Friday, July 13, 2012

The Collector


The Collector

Desperate to repay his debt to his ex-wife, an ex-con plots a heist at his new employer's country home, unaware that a second criminal has also targeted the property, and rigged it with a series of deadly traps.

This is the worst horror movie I've seen a long time. The plot was so full of holes it was ridiculous. I'm not worried about spoiling anything because I wouldn't let anyone I consider a friend waste money or time on this movie. So you've read the basic plot above, here's what it leaves out. Yes the ex-con (Arkin) breaks into the house and finds it rigged with traps, but why is it rigged? The "Collector" has the husband and wife hostage in the basement, and wants to keep them there to torture them. He had no idea Arkin was coming. So what was the point of the traps?

The time line is very muddled as well. They show Arkin leave the house at 5pm and there are still lots of people around. Assuming the other workers were all gone by 6pm, and the families teenage daughter was gone by 6:30pm (she wasn't kidnapped) so he would have got them between 6:30 and 7pm. Arkin returns at 11:30pm, somehow this "collector" managed to subdue the family and rig up dozens of traps in just a few hours.

The traps are ridiculous as well. The only person who could set up a room full of bear traps, glue and various snares in such a short time is this guy:

Maybe "the Collector" was a disgruntled ACME employee.

Another plot hole, when Arkin arrived he picked the lock to the back door to get in. Later they show him unable to leave through the back door because it's locked with eight deadbolts that require keys to open from the inside. How did he get in by picking only one lock then?

The piece de resistance of this movie came when the teenage daughter arrived home. She gets home with her boyfriend and they have the most gratuitous kitchen sex scene ever. The whole time they're getting it on the "collector" is watching and licking his tongue out of his mask. It was like bad fetish porn.

If Arkin had just brought a cell phone, the movie would have been over in ten minutes. 
 
One final question/comment, why was he "The Collector" they said he "always saves one", WHY?

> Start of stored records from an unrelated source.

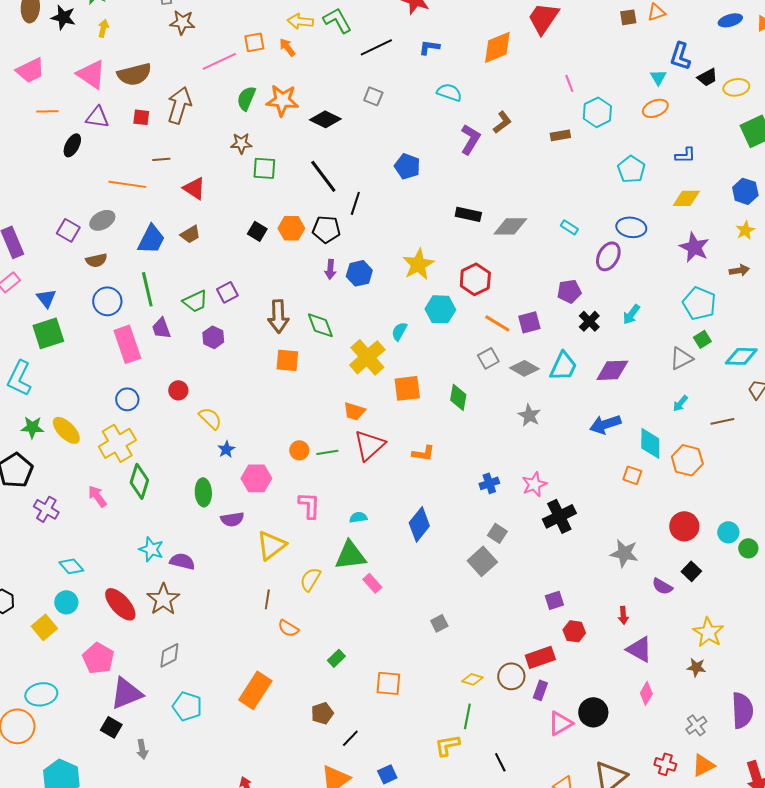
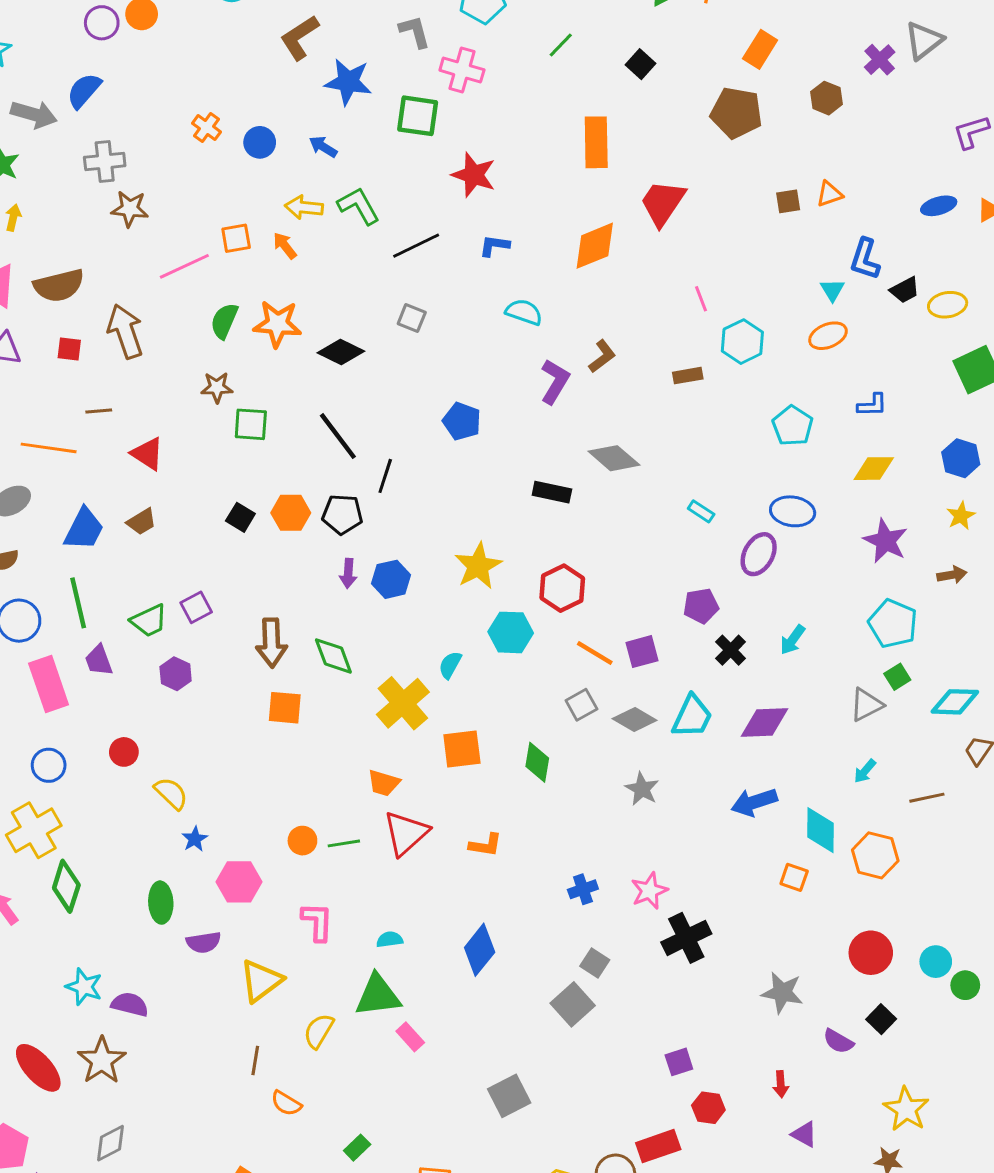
brown arrow: (179, 105) -> (125, 331), turned -36
gray diamond: (510, 226) -> (614, 458), moved, turned 40
gray square: (439, 623) -> (509, 1096), size x1.6
purple triangle: (639, 649) -> (804, 1134), size x0.7

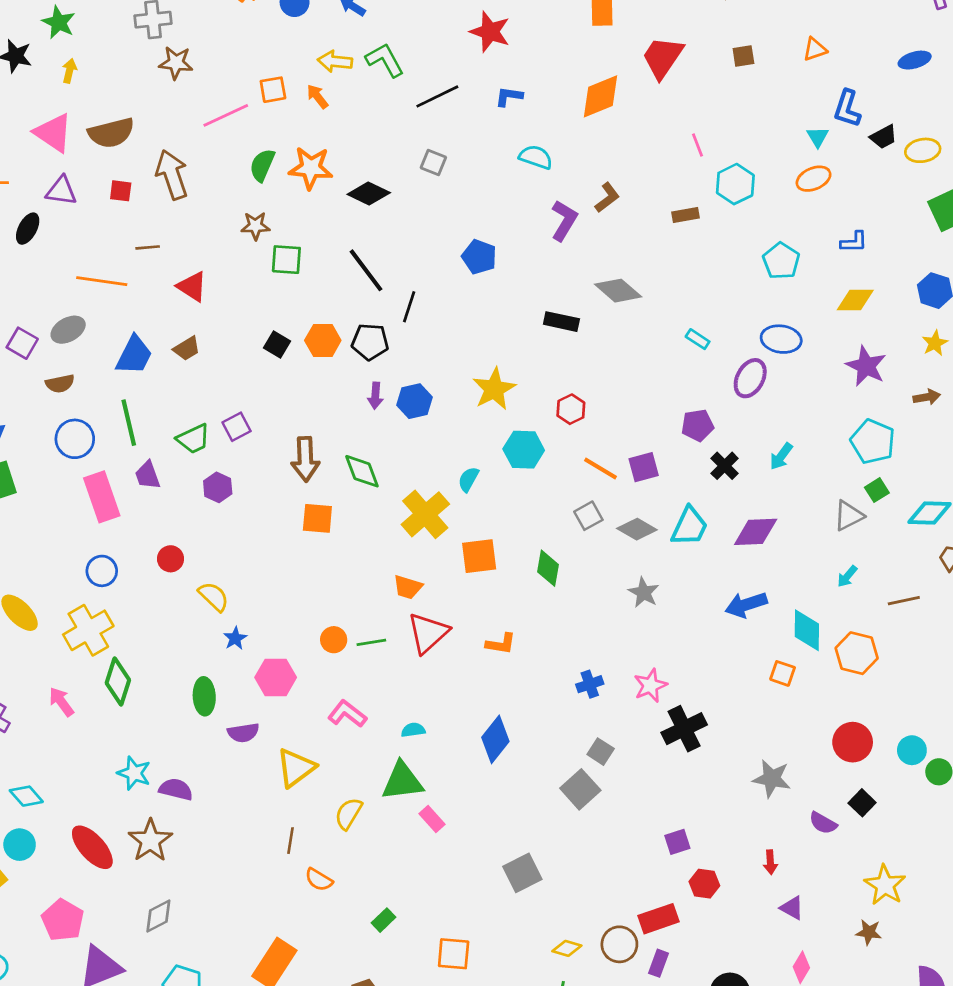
brown square: (788, 201) -> (743, 56), moved
red hexagon: (562, 588) -> (571, 409), size x0.7
pink L-shape: (317, 922) -> (347, 714), turned -54

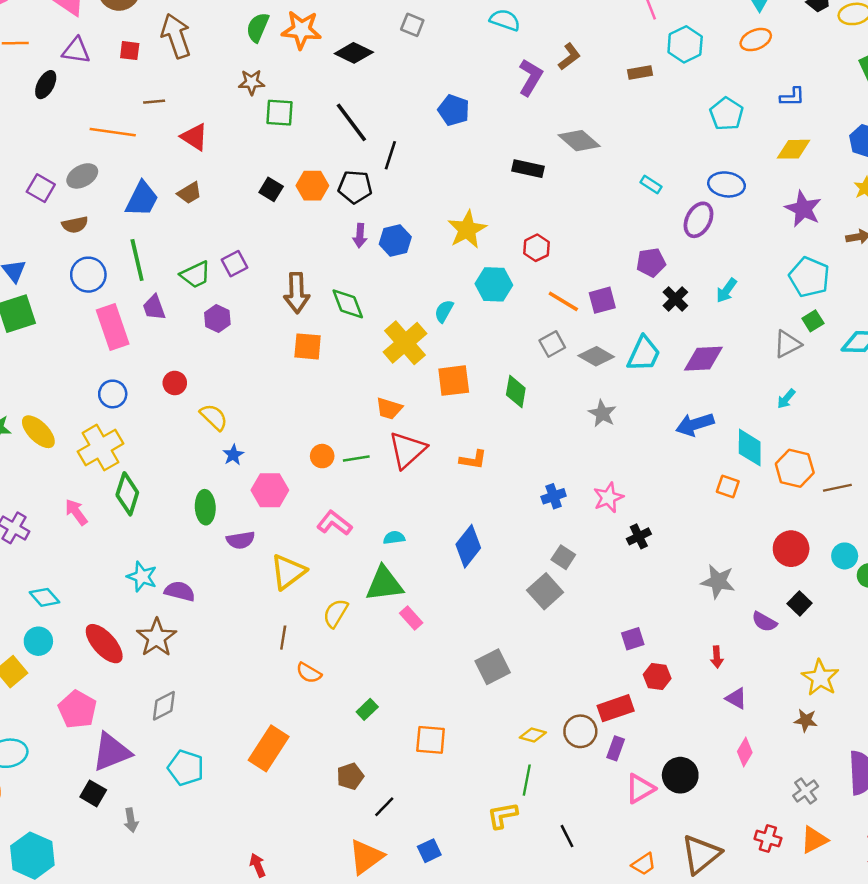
brown line: (904, 601) -> (837, 488), moved
black cross: (684, 729) -> (639, 536), size x0.6

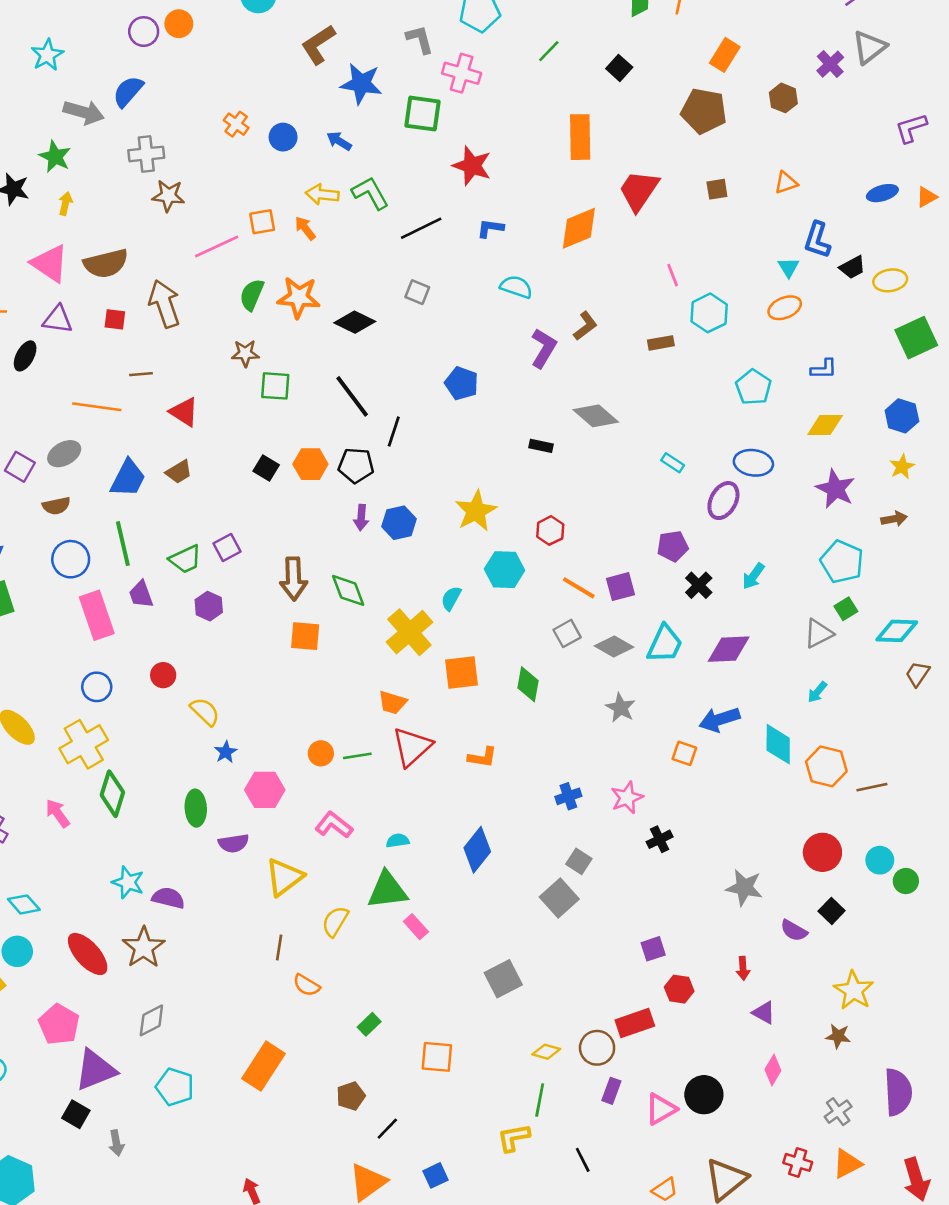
black rectangle: (528, 169) -> (541, 446), size x0.7
orange square: (728, 487) -> (684, 753), moved
purple rectangle: (616, 748) -> (611, 1091), moved

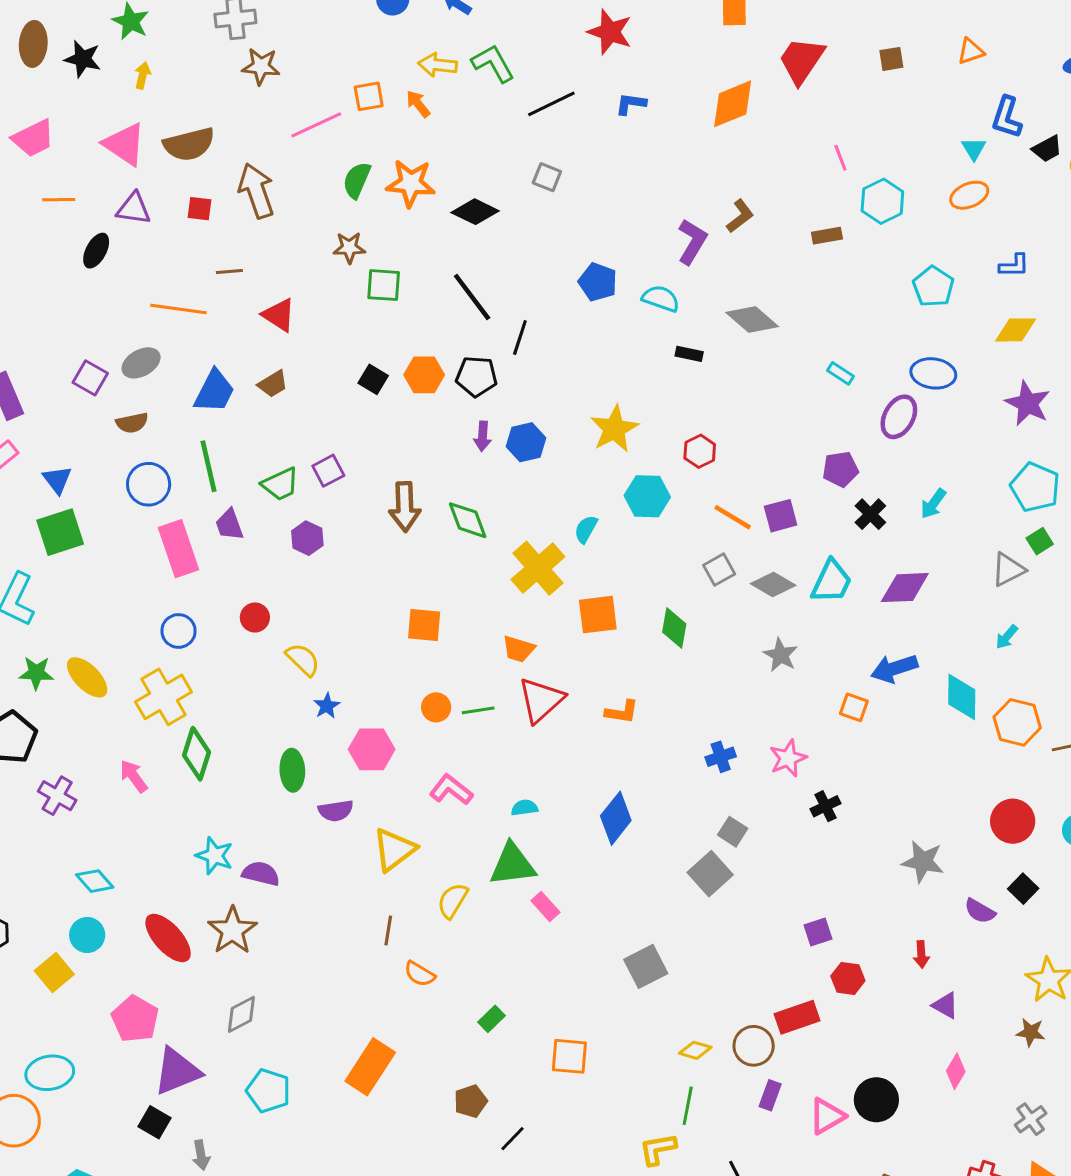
cyan semicircle: (516, 287) -> (661, 299), moved
orange square: (305, 636) -> (424, 625), moved

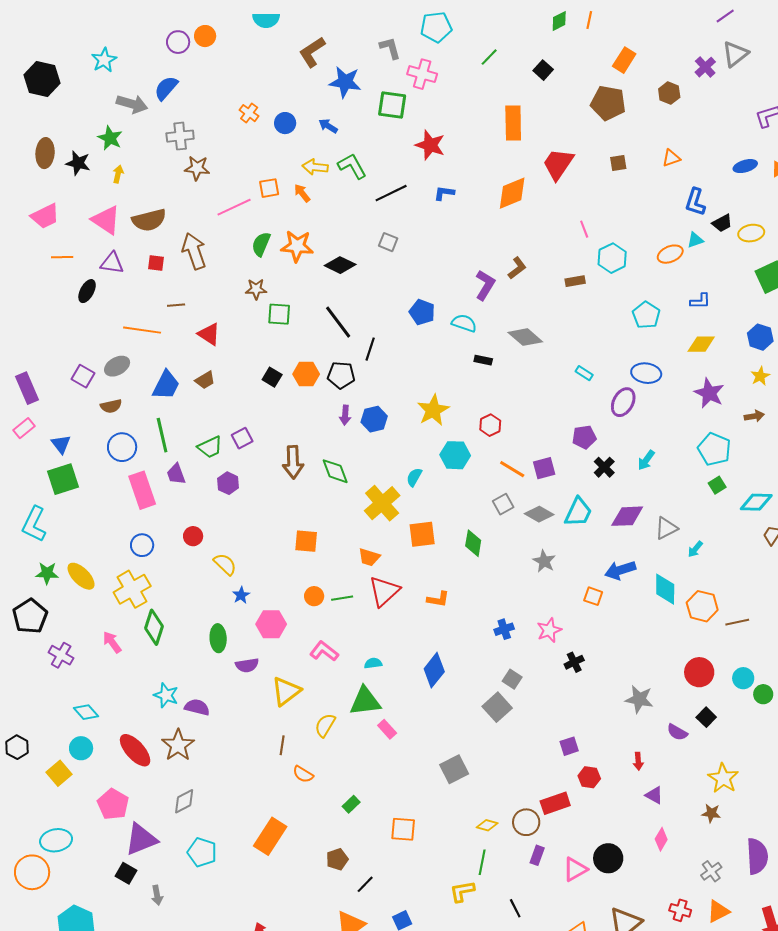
cyan triangle: (974, 149) -> (695, 240), moved, turned 42
gray triangle: (1008, 570) -> (666, 528), moved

This is another movie trying to cash in on the torture porn genre, and it fails.

Friday, July 06, 2012

John Dies at the End


It's a drug that promises an out-of-body experience with each hit. On the street they call it Soy Sauce, and users drift across time and dimensions. But some who come back are no longer human. Suddenly a silent otherworldly invasion is underway, and mankind needs a hero. What it gets instead is John and David, a pair of college dropouts who can barely hold down jobs. Can these two stop the oncoming horror in time to save humanity? No. No, they can't.

This is the horror movie I am most looking forward to this year.  Based on the novel by David Wong it looks to be the best horror/comedy since "Army of Darkness".  If you haven't read the book yet, go get it and read it. 
If the movie can manage to be half as simultaneously funny/scary/weird as the book it will be and instant classic.  I trust Don Coscarelli and since he was able to pull off "Bubba Ho-Tep" I think he will do a great job here.